STORY // To recognize one’s own sin is to have no sin. It is the riddle of the ‘Circle of Sin’.“
Ein vermeintlich endloser Fall – Ein junges Mädchen, gehüllt in ein weißes Leinengewand, stürzt aus luftiger Höhe gen Erde, lediglich begleitet von einem einsamen Raben, der sich scheinbar schützend um sie zu legen sucht. Sie wirkt dabei bedächtig ruhig und frei von Angst, das Herz hingegen ist kalt. Ist das alles bloß ein Traum? Zartfühlige Klavierklänge ertönen – Diese Eingangssequenz markiert den Geburtsprozess der Protagonistin als sogenannte Haibane. Ihre Ankunft wird bereits erwartet – Schon bald wird sie aus dem schützenden Kokon befreit, der den neuen Lebensabschnitt in ihrer vorläufigen neuen Heimat „Old Home“ markiert. Haibane kommen unterschiedlichen Alters zur Welt, meist jedoch als Kinder- oder Jugendliche. Sie wird auf den Namen „Rakka“ getauft, das japanische Wort für „fallen“ – Jede Haibane wird nach dem letzten Traum benannt, den sie innerhalb des Kokons zuletzt geträumt hat. Die Haibane (jap. für „Aschflügel“) sind engelsähnliche Wesen mit aschgrauen Flügeln und Heiligenschein, die in Gemeinschaft ihrer Artgenossen in einem klosterähnlichen Verband zusammenleben. Es gibt zwei Rückzugsorte für die Haibane: So leben die einen in den schützenden Mauern des „Old Homes“, die andere Gemeinschaft hingegen in einer Fabrik am anderen Ende der Stadt. Die Welt für die Haibane ist äußerst limitiert – Die Stadt mitsamt ihrer ländlichen Umgebung wird von riesigen Mauern umgeben. Keinem Haibane ist es gestattet, diese Mauern zu überqueren oder zu sehen, was dahinterliegt. Das ist ein Privileg, das ausschließlich den Händlern, den sogenannten „Toga“ sowie den Raben vorbehalten ist. Das tägliche Leben wird von dem namensgebenden Haibane Renmei verwaltet (dem „Grauflügelbund“) – In der Stadt Glie koexistieren die Haibane friedlich mit den Menschen und gehen auch ehrenamtlich regulären Berufen nach, sind aber an bestimmte Gesetzmäßigkeiten ihrer Zunft gebunden: So dürfen sie zwar über Besitz verfügen, sind aber auf Schenkungen angewiesen – zudem darf ihr Besitz nur aus zweiter Hand stammen. Geld verdienen dürfen sie demnach nicht. Mit den „Toga“ hingegen darf kein Wort gewechselt werden, die Kommunikation findet ausschließlich über ein fest definierte Zeichensprache statt.
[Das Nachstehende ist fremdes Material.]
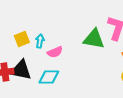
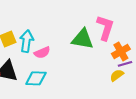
cyan arrow: (40, 41) -> (27, 41), size x1.5

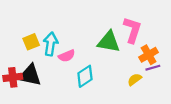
yellow semicircle: (117, 75) -> (135, 80), moved
cyan diamond: (36, 78) -> (85, 76), moved, turned -35

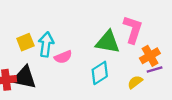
cyan diamond: (85, 76) -> (100, 73), moved

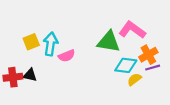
pink L-shape: (133, 30) -> (132, 30), turned -72
cyan diamond: (100, 73) -> (126, 65), moved, turned 40
black triangle: (24, 78) -> (30, 75), size x0.6

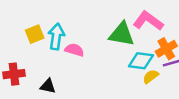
pink semicircle: (67, 56) -> (74, 50), turned -140
black triangle: (30, 75) -> (48, 86), moved

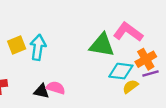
pink semicircle: (74, 50) -> (56, 88), moved
black triangle: (48, 86) -> (41, 91), moved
Der erste Teil etabliert Rakkas Beziehung zu ihren neuen Freunden, die sie in ihr neues Leben als Haibane einweisen. Die Story entfaltet sich relativ behäbig und ist bis zur ersten Hälfte eine typisch idyllische „Slice-of-Life“-Geschichte in einem märchenhaft-malerischen Setting. Die anderen Haibane, allen voran die resolute, kettenrauchende Reki, nehmen sich ihrer an und fungieren als enge Vertraute und Mentoren: Trotz des relativ beschränkten Mikrokosmos, in welchem sie leben, hat die kleine Gruppe an Haibanen ihre Träume und ihren Selbstverwirklichungsdrang nicht aufgegeben. Die gemeinsamen Tage sind aber trotz kleinerer Grabenkämpfe- und Sorgen und Nöte hier und da im Wesentlichen von Harmonie geprägt. Die Haibane sind eben keine Engel: Sie altern, sie können sich fortpflanzen und Kinder gebären und sind auch sonst mit vollständig menschlichen Attributen ausgestattet. Dennoch liegt irgendetwas in der Schwebe – Obwohl die erste Hälfte noch sehr lebensbejahend und idyllisch anmutet, merkt man als Zuschauer, dass irgendetwas nicht ganz richtig ist – dass das Paradies hier nur eine Illusion ist.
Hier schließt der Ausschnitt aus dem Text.